Google and Amazon made headlines earlier this month for misleading on their carbon footprint by not reporting on scope 3 emissions, which comprises the majority of their impact. But this is no anomaly.
For these giants of the internet, most emissions do not come from scope 1 (on site) or scope 2 (energy supplied directly to the company in the production of the goods or services) activities. Rather, the substantial greenhouse gas (GHG) emissions come from any number of indirect interactions in the upstream supply chain - what are referred to as "scope-3 emissions".
Research by the University of Sydney's Centre for Integrated Sustainability Analysis (ISA) on "pain-free scope 3" more than a decade ago showed not only that a significant proportion of emissions comes from organisations' indirect supply chains, but also that, if only focusing on a few orders of production, erroneous or insignificant action may occur because hotspots can lie in unexpected areas. For a textile or car company to hope to capture even 80 per cent of their footprint, for example, would require scrutinising more than 100,000 supply-chain paths up to fourth order - much more than scopes 1 and 2, where much of the world is focused.
Mindful of trade-offs between carbon and other environmental and social impacts, UNSW and ISA published a world-first synthesis of globalisation a few years ago. It summarised the out-of-sight, out-of-mind impacts from trade, where rich countries outsource to poor countries, whose production on our behalf can lead to a deterioration of their local environments which we don't need to regulate - for example, air pollution in China, the "factory of the world". However, as has been highlighted recently with the mega-fires, smoke and now COVID supply chains, we are, ultimately, part of the same interconnected ecosystem.

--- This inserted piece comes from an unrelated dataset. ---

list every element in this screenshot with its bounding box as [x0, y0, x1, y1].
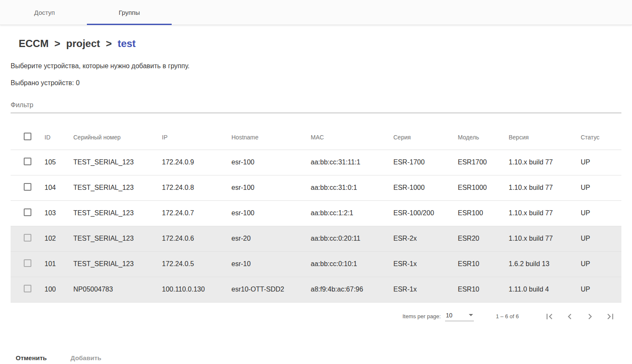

In a world where global value chains are perhaps more relevant than labels stating in which final country something is produced, incorporating scope-3 impacts means we do not leave out key inputs, no matter how far back in the supply chain they accumulate. Where the carbon footprint is concerned, this means all carbon dioxide (or equivalent) emissions created in the production and consumption of a good or service are accounted for - and, thanks to advancements in research, data availability and supercomputing, scope-3 impacts are routinely interrogated to a high degree of accuracy and in near real time.
Quantified using input-output (IO) analysis, footprinting, or "consumption-based accounting", is used at the highest levels for any economic research question related to environmental or social impacts. Those embracing IO include the World Trade Organisation, Eurostat and the UN Sustainable Development Solutions Network Dashboards Reports. IO has enabled Structural Path Analysis, which scans and ranks the top supply chain nodes and paths, conveniently listing the hotspots for urgent action. IO also overcomes issues of comparability, since it draws on national accounts and international statistics to United Nations standards.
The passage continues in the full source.